Matching is finished regulating convolutional neural networks (CNNs). Recognizing vector-drawn fonts (such as those stored as PDFs or combined with programs like Illustrator) is candid given figure and trail definitions are computer-readable. However, it’s a opposite story for PNG, IMG, and other rasterized (or pixel) fonts, where lighting changes, incompatible camera perspectives, or sound or blurriness might facade a partial of a notation and forestall an easy recognition.
While CNNs are lerned to take into comment such distortions, approval errors will still occur, and a pivotal plea for a researchers was ensuring a summary could always be recovered in a face of such errors. Redundancy is one apparent approach to redeem mislaid information, though it doesn’t work good with content given surplus letters and black are easy to spot.

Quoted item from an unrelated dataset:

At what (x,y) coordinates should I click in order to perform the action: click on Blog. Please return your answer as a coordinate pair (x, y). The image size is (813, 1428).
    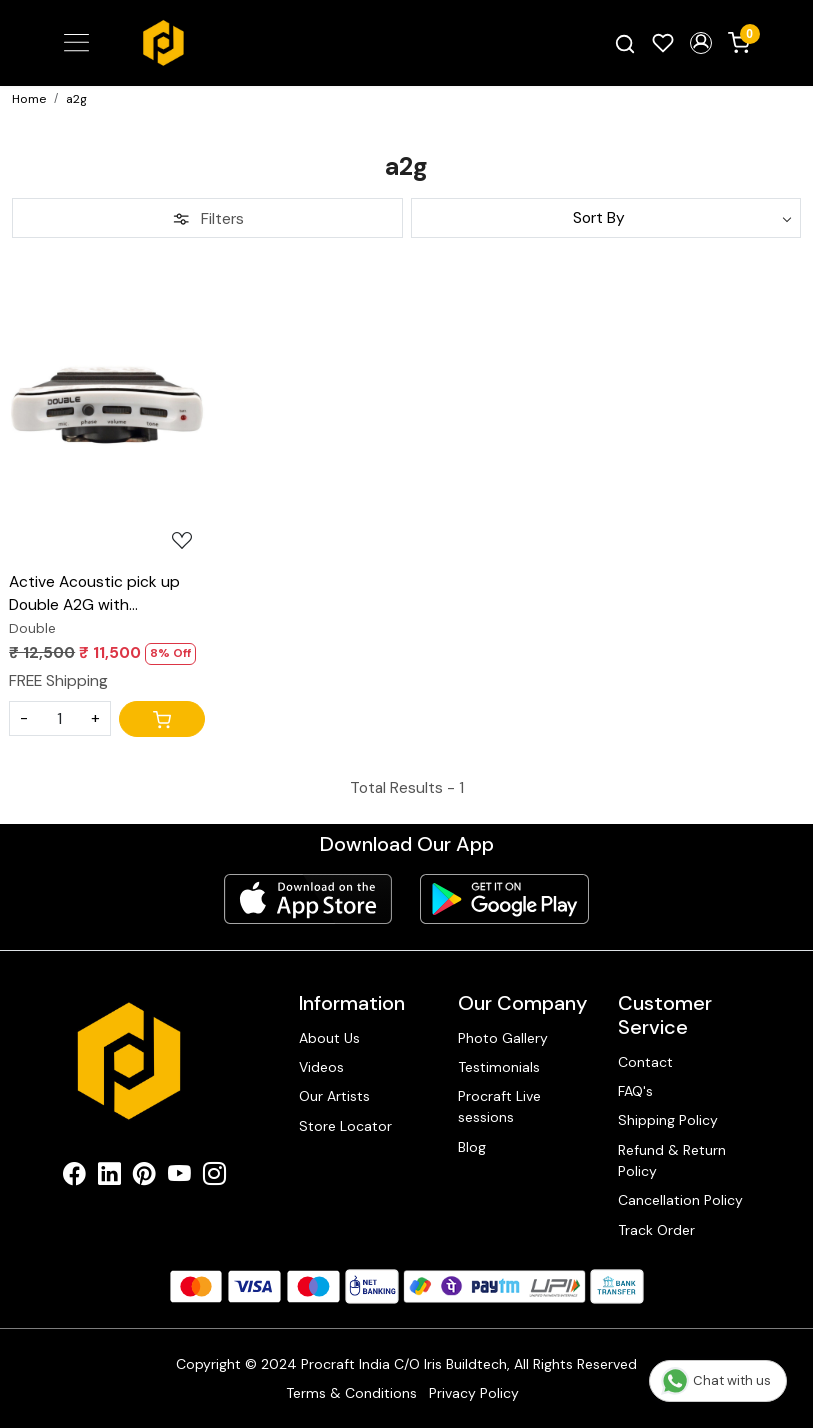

Instead, a researchers incited to a 1700-year-old Chinese Remainder Theorem, that identifies an opposite series from a residue after it has been divided by several opposite divisors. The postulate has been used to refurbish blank information in other domains; in FontCode, researchers use it to redeem a strange summary even when not all letters are rightly recognized.
“Imagine carrying 3 opposite variables,” says Zheng. “With 3 linear equations, we should be means to solve for all three. If we boost a series of equations from 3 to five, we can solve a 3 unknowns as prolonged as we know any 3 out of a 5 equations.”
Using a Chinese Remainder theory, a researchers demonstrated they could redeem messages even when 25% of a notation perturbations were not recognized. Theoretically a blunder rate could go aloft than 25%.
The authors, who have filed a obvious with Columbia Technology Ventures, devise to extend FontCode to other languages and impression sets, including Chinese.
“We are vehement about a extended array of applications for FontCode,” says Zheng, “from request government software, to invisible QR codes, to insurance of authorised documents. FontCode could be a diversion changer.”
—by Holly Evarts
About a Study
The investigate is patrician “FontCode: Embedding Information in Text Documents regulating Glyph Perturbation.”
Authors are: Changxi Zheng, Chang Xiao, and Cheng Zhang(department of mechanism science, Columbia Engineering).
The investigate was upheld in partial by a National Science Foundation.